Work task :: A complete, exact copy of the records is needed here.

Listed records ::
----------
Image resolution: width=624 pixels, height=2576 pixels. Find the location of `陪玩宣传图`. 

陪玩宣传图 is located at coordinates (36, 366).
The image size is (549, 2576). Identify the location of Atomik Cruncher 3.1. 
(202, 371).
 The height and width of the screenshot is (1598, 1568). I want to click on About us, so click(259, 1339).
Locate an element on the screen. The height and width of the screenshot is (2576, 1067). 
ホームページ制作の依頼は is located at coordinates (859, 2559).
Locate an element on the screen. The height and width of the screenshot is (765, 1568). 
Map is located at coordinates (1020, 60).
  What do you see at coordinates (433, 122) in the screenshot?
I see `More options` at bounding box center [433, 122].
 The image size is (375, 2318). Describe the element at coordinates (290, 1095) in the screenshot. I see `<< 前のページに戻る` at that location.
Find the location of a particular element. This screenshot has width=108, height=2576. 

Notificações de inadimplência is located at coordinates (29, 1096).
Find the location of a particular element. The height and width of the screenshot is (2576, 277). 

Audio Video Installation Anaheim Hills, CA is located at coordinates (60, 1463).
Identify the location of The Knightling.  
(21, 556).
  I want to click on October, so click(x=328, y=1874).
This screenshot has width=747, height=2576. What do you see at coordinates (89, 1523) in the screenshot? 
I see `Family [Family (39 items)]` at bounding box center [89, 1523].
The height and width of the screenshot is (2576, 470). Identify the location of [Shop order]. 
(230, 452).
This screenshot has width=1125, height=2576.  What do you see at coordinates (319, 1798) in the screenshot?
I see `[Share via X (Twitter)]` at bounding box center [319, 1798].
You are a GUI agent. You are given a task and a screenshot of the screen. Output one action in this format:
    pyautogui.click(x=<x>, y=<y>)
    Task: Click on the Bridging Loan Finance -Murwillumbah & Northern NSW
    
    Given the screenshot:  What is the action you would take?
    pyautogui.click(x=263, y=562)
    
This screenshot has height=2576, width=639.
----------
Written response ::
Image resolution: width=624 pixels, height=2576 pixels. Find the location of `陪玩宣传图`. 

陪玩宣传图 is located at coordinates (36, 366).
The image size is (549, 2576). Identify the location of Atomik Cruncher 3.1. 
(202, 371).
 The height and width of the screenshot is (1598, 1568). I want to click on About us, so click(259, 1339).
Locate an element on the screen. The height and width of the screenshot is (2576, 1067). 
ホームページ制作の依頼は is located at coordinates (859, 2559).
Locate an element on the screen. The height and width of the screenshot is (765, 1568). 
Map is located at coordinates (1020, 60).
  What do you see at coordinates (433, 122) in the screenshot?
I see `More options` at bounding box center [433, 122].
 The image size is (375, 2318). Describe the element at coordinates (290, 1095) in the screenshot. I see `<< 前のページに戻る` at that location.
Find the location of a particular element. This screenshot has width=108, height=2576. 

Notificações de inadimplência is located at coordinates (29, 1096).
Find the location of a particular element. The height and width of the screenshot is (2576, 277). 

Audio Video Installation Anaheim Hills, CA is located at coordinates (60, 1463).
Identify the location of The Knightling.  
(21, 556).
  I want to click on October, so click(x=328, y=1874).
This screenshot has width=747, height=2576. What do you see at coordinates (89, 1523) in the screenshot? 
I see `Family [Family (39 items)]` at bounding box center [89, 1523].
The height and width of the screenshot is (2576, 470). Identify the location of [Shop order]. 
(230, 452).
This screenshot has width=1125, height=2576.  What do you see at coordinates (319, 1798) in the screenshot?
I see `[Share via X (Twitter)]` at bounding box center [319, 1798].
You are a GUI agent. You are given a task and a screenshot of the screen. Output one action in this format:
    pyautogui.click(x=<x>, y=<y>)
    Task: Click on the Bridging Loan Finance -Murwillumbah & Northern NSW
    
    Given the screenshot:  What is the action you would take?
    pyautogui.click(x=263, y=562)
    
This screenshot has height=2576, width=639.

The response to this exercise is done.